The blanket term "AI" has set us back quite a lot I think.
The plant thing and the deepfakes/search engines/chatbots are two entirely different types of machine learning algorithm. One focussed on distinguishing between things, the other focussed on generating stuff.
But "AI" is the marketable term, and the only one most people know. And so here we are.
I particularly "Love" that a bunch of like, procedural generation and search things that have existed for years are now calling themselves "AI" (without having changed in any way) because marketing.
You're talking about types of machine learning algorithms. Is that a more precise term that should be used here instead of AI? And would the meme work better if it wss used.

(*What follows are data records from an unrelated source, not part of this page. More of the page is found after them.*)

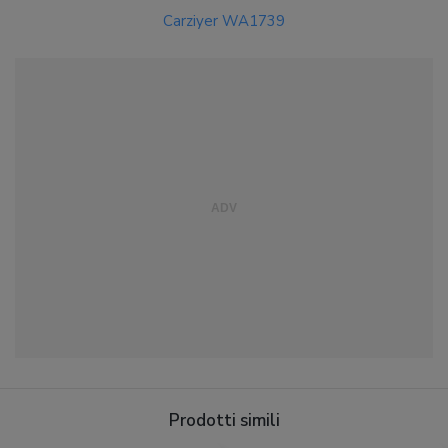
Carziyer WA1739
Prodotti simili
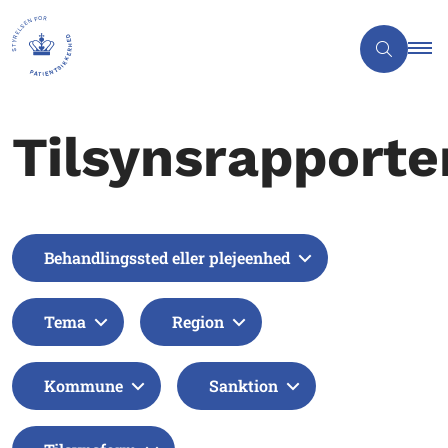
Tilsynsrapporte
Behandlingssted eller plejeenhed
Tema
Region
Kommune
Sanktion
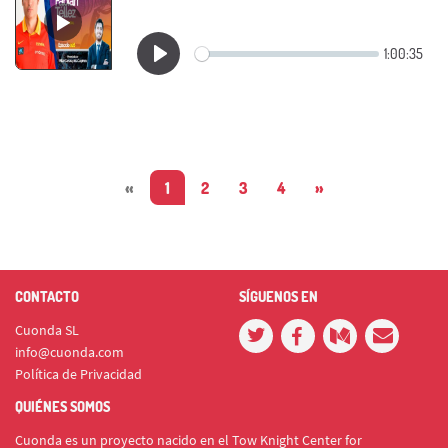
«
1
2
3
4
»
CONTACTO
SÍGUENOS EN
Cuonda SL
info@cuonda.com
Política de Privacidad
QUIÉNES SOMOS
Cuonda es un proyecto nacido en el Tow Knight Center for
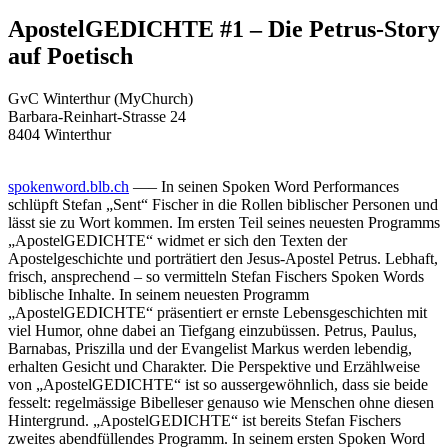
ApostelGEDICHTE #1 – Die Petrus-Story
auf Poetisch
GvC Winterthur (MyChurch)
Barbara-Reinhart-Strasse 24
8404 Winterthur
spokenword.blb.ch
—– In seinen Spoken Word Performances
schlüpft Stefan „Sent“ Fischer in die Rollen biblischer Personen und
lässt sie zu Wort kommen. Im ersten Teil seines neuesten Programms
„ApostelGEDICHTE“ widmet er sich den Texten der
Apostelgeschichte und porträtiert den Jesus-Apostel Petrus. Lebhaft,
frisch, ansprechend – so vermitteln Stefan Fischers Spoken Words
biblische Inhalte. In seinem neuesten Programm
„ApostelGEDICHTE“ präsentiert er ernste Lebensgeschichten mit
viel Humor, ohne dabei an Tiefgang einzubüssen. Petrus, Paulus,
Barnabas, Priszilla und der Evangelist Markus werden lebendig,
erhalten Gesicht und Charakter. Die Perspektive und Erzählweise
von „ApostelGEDICHTE“ ist so aussergewöhnlich, dass sie beide
fesselt: regelmässige Bibelleser genauso wie Menschen ohne diesen
Hintergrund. „ApostelGEDICHTE“ ist bereits Stefan Fischers
zweites abendfüllendes Programm. In seinem ersten Spoken Word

I'm asking, because I really don't understand these things.
There are proper words for them, but they are ~technical jargon~. It is sufficient to know that they are different types of algorithm, only really similar in that both use machine learning.
And would the meme work better if it wss used
No because it is a meme, and if people had learned the proper words for things, we wouldn't need a meme at all.
Likely transformers now (I think SD3 uses a ViT for text encoding, and ViTs are currently one of the best model architectures for image classification).
It's particularly annoying because those are all AI. AI is the blanket term for the entire category of systems that are man made and exhibit some aspect of intelligence.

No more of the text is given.